The core fix: per-cycle Ruckig solve storm
On dense G-code (150k+ short segments) the look-ahead ran full Ruckig root solves every servo cycle through findSCurveMaxStartSpeed, findSCurveVSpeed and calcSCurveSpeedWithT. Per-solve cost explodes on short and degenerate segments; the result is peaking servo-thread time and following-error trips. The series replaces these queries with constant-time closed forms (triangular cubic and trapezoidal quadratic regimes), validated two ways: an offline harness against numerically integrated ground truth (src/emc/tp/scurve_analytic_test.c, worst relative error 8e-14 percent), and A/B against the live Ruckig path before the solver calls were removed. Two side findings are preserved in the commit messages: the original findSCurveVSpeed returned half the true rest-to-rest peak, and calcSCurveSpeedWithT asked Ruckig for a geometrically impossible target, always failed, and always returned its fallback.
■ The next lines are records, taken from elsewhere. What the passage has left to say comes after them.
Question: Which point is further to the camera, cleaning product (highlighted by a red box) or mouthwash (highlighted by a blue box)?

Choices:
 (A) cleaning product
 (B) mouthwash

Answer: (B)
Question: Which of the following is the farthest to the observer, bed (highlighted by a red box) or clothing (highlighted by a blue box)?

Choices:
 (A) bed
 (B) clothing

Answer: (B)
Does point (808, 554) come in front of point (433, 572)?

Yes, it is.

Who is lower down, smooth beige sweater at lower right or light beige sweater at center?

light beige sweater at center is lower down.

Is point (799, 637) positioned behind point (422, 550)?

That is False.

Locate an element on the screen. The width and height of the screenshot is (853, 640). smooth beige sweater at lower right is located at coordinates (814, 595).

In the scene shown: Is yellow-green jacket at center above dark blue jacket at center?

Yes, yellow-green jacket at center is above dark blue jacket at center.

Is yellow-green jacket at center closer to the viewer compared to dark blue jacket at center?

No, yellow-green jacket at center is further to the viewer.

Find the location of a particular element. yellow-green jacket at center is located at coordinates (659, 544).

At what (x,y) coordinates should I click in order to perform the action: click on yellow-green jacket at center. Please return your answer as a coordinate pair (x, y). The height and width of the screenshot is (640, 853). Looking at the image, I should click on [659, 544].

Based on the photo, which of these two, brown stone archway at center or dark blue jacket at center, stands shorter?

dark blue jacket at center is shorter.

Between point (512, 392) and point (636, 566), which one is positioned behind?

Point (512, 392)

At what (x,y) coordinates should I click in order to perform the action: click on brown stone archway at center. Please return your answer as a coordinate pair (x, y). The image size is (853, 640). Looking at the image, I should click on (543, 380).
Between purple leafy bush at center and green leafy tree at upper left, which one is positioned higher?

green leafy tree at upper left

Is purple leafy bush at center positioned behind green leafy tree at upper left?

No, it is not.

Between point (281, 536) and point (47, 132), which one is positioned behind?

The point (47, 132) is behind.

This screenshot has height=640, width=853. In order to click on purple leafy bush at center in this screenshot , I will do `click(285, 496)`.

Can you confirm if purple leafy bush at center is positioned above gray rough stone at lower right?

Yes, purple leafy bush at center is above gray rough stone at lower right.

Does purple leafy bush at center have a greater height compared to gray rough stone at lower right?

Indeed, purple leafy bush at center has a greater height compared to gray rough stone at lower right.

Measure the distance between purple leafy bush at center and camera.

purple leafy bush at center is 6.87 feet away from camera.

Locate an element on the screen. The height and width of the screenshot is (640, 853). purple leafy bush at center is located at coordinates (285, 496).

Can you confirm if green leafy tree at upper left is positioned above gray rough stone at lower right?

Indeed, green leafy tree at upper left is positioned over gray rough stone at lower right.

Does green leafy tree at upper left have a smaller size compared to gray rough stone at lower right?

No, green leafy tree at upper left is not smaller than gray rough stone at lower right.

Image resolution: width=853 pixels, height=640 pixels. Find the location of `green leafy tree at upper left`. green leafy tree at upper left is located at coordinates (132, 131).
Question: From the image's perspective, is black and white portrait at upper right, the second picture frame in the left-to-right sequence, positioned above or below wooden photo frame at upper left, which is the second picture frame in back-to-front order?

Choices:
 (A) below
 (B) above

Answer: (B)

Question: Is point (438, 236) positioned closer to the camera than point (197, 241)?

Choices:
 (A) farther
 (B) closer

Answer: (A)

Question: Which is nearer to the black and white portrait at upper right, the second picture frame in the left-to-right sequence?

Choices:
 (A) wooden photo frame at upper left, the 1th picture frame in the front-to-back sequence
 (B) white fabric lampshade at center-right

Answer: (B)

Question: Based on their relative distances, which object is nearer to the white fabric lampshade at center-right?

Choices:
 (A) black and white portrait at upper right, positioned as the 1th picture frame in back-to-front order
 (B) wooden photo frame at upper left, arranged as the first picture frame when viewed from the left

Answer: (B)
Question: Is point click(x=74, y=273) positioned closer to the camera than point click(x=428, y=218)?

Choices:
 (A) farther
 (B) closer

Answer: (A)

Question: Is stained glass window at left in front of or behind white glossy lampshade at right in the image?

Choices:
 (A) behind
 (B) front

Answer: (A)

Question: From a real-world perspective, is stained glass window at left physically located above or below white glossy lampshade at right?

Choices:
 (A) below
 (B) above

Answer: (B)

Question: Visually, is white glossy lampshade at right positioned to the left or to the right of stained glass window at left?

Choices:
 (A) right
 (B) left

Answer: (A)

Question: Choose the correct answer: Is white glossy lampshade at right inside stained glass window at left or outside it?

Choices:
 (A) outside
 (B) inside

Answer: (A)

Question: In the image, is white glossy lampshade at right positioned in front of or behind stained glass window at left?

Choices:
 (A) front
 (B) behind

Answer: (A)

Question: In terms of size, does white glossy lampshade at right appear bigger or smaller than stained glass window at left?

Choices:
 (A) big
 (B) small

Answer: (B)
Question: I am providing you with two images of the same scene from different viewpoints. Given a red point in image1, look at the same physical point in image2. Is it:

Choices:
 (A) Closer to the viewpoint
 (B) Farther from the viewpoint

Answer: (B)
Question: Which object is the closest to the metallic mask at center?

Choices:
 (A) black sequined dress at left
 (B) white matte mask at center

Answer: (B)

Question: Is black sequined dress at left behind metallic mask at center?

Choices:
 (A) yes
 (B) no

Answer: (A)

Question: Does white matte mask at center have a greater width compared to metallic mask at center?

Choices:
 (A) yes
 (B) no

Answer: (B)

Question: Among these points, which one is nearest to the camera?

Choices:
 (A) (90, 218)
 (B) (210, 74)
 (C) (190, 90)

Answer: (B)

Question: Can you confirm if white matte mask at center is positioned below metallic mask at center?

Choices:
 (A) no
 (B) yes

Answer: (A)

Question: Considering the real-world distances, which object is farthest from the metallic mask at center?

Supporting RT fix: trajectory segments no longer create and destroy a Ruckig planner each on the servo thread; a small pool is allocated at init and recycled, with a live-create fallback if exhausted, and freed at module exit.
Behavior change: SCURVE_PEAK_SCALE
The halved corner peak above means the planner corners at half its jerk-feasible speed. A new [TRAJ]SCURVE_PEAK_SCALE (plus ini.traj-scurve-peak-scale HAL pin) scales the rest-to-rest peak used by the look-ahead, clamped 0.1..1.0. The default is 1.0, the physically correct value: it stays within the configured jerk and acceleration limits by construction, which is the actual contract with the integrator. SCURVE_PEAK_SCALE = 0.5 reproduces the previous behavior exactly; given the planner shipped recently I think fixing the default is right, but I am happy to flip the default to 0.5 if preferred.